Мэг смотрела на спину матери, от которой веяло такой печалью и одиночеством, что не решалась заговорить. Она до боли сцепила руки в замок, так что хрустнули пальцы, и опять, уже в который раз, вспомнила о Гарри.


Дели не знала о существовании Гарри, Мэг решила, что никогда никому не расскажет о нем: воспоминания о нем были для Мэг святы. Дели не знала, что ее дочь, как и она сама когда-то, тоже полюбила впервые, когда ей было всего четырнадцать. Мэг полюбила Гарри безоглядно, страстно, со всем подростковым пылом и непосредственностью.

И сейчас Мэг, когда вдруг вспоминала о своем Гарри, начинала волноваться, и в руках появилась мелкая дрожь. Эта безответная любовь была незаживающей раной в ее сердце.

Несколько лет Мэг жила у миссис Мелвилл, куда ее на время определила Дели, чтобы Мэг могла ходить в школу. Миссис Мелвилл души не чаяла в девочке и считала ее чуть ли не родной. Она так скучала по двум своим сыновьям, воевавшим где-то в Европе: по старшему и любимому Джиму и по младшему — Гарри, которого Мэг иногда называла Джимми. Миссис Мелвилл всем сердцем отвечала на добросердечие и привязанность Мэг и тайком вздыхала о том, что у нее так и не родилась девочка. Она бы сейчас не вздрагивала каждый раз, когда по радио передавали новости из Европы. Ежедневно ее мозг сверлила мысль, что в любую секунду, может быть сегодня, ее сыновей могут убить, и эта мысль наполняла ее душу нестерпимой болью.

Но случилось так, как и предчувствовала миссис Мелвилл: почти в самом конце войны был убит ее любимый сын Джим, а Гарри вернулся.

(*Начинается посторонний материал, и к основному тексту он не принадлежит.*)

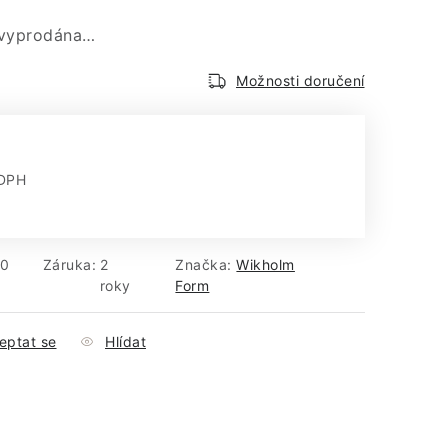
 vyprodána…
Možnosti doručení
 DPH
:
20
Záruka
:
2
Značka:
Wikholm
roky
Form
eptat se
Hlídat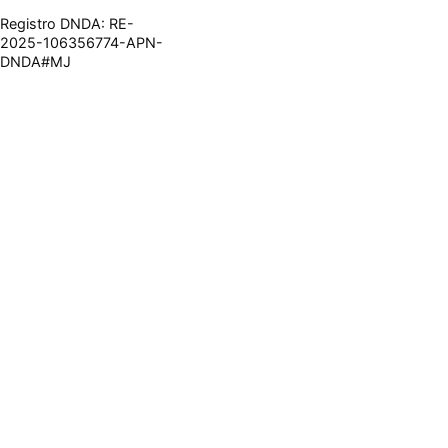
Registro DNDA: RE-
2025-106356774-APN-
DNDA#MJ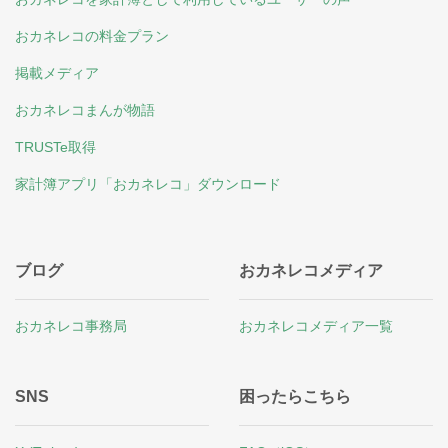
おカネレコの料金プラン
掲載メディア
おカネレコまんが物語
TRUSTe取得
家計簿アプリ「おカネレコ」ダウンロード
ブログ
おカネレコメディア
おカネレコ事務局
おカネレコメディア一覧
SNS
困ったらこちら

Мэг сразу почувствовала, лишь увидела его, что ей нравятся насмешливые глаза Гарри, в глубине которых была видна затаенная печаль, когда он смотрел на нее, как на совсем маленькую девочку; ей нравился его суровый и мужественный облик — мужчины, прошедшего войну. А через пару дней она поняла, что жизнь без него бессмысленна для нее. Все дни она только и ждала, когда Гарри посмотрит на нее, заговорит с ней. Как ей хотелось, чтобы он пригласил ее в город в вечерний танцевальный салон, где маленький джазовый оркестрик играл новые модные европейские танцы.

Но у Мэг не было никакой надежды. Гарри считал ее, четырнадцатилетнюю уже, всего лишь маленькой девочкой и всем своим поведением подчеркивал это. Он никак не хотел видеть пылкую любовь девушки, а Мэг не хотела расставаться с надеждой, она была уверена, что когда-нибудь он ответит ей взаимностью.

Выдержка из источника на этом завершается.